Just about every week I read an article about how theologians wrestle with scripture in light of the science of evolution. Let’s be clear, this post is not about evolution as much as it is about scripture. And, for full transparency, I have evolutionary frameworks for understanding how the world came to be as it is. But I could care less if evolution were overturned or established tomorrow. Quite the contrary, I would be delighted by whatever new thing could be learned and discovered.

This post is about how we understand the scripture. Theologians wonder how we can understand the biblical figures of Adam and Eve in light of the fact that, given the evolution of our species, they had ancestors reaching back millions of years. They struggle with how there could have been death and suffering in the world for millions and millions of years before the “fall of man.” They struggle with how the creation story fits with what we know today about the emergence of life in the world, as if they were somehow parallel.

So many of us listen to theologians, academics, and other fundamentalist christians wrestle with these questions with the same incredulity we would if they were wrestling with how to understand cosmology in light of the church doctrine that the earth is the center of the universe.

The challenge for Christians is not that we don’t understand the science. It’s that we don’t understand the Bible… at least not the way millions of believers will understand it the farther we get into this century.

Enter the artist.

Michael Gungor reads the creation stories as a poem.

(This may also be a minority opinion, so far. In any case, majorities are overrated. After all, Christ was crucified with the majority in agreement).

The opening chapters of Genesis are a poetic saga. The creation story of Genesis is an epic myth thoughtfully and intentionally constructed from a multiplicity of sources including the babylonian poem known as the Enuma Elish.

Genesis does not record the chronological origins of the universe. It is the consolidation of stories from multiple sources (and cultures) which had substantial oral histories. These stories were brought together to express a particular and new faith that emerged four to five thousand years ago. This new faith is arrived at by a nomadic tribe whose patriarch, a man –whether a composite or an individual– named Abraham, had encounters with a guiding spirit in the wild. Their intention in pulling together these stories may have been to offer an apologetic for faith in Abraham’s God in a world full of gods.

For so many Christians it seems impossible to maintain this kind of point of view and still follow Christ. But Christians who have an evolutionary framework for understanding the world listen to Gungor and hear nothing but common sense. And they have fewer problems integrating new science with ancient faith than those who read Genesis like it was written by an ancient community that was somehow up to date with 21st century science.

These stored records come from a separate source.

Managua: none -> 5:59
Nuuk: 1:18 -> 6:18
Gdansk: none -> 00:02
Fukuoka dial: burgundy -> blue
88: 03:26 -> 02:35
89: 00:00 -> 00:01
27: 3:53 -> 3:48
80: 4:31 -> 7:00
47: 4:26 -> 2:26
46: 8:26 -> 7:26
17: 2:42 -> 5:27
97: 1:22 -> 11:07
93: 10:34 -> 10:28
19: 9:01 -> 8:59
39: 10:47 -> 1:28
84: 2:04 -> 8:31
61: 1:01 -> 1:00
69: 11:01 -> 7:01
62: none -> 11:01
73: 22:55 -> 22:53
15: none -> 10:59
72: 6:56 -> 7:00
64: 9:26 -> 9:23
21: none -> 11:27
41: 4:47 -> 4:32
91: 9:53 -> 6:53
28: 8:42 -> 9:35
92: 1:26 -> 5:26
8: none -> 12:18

This may be one of the fault lines between Modern Christianity and the Christ-following faith of the 22nd century that is still in vitro.

To those within these frameworks, it is the theologians, academics, fundamentalists, and Christian organizations –especially the “watchdogs” of orthodoxy who are cemented in the past —  that seem biblically illiterate.

Are artists like Gungor, with or without intending, parting a theological sea? Are they, with or without knowing, raising a staff and prophesying the way of faith forward? Many who cannot understand the fundamentalist faith will run through these waters and begin to shape a tribe of faith that will populate the latter 21st century. They will read the scriptures with different eyes.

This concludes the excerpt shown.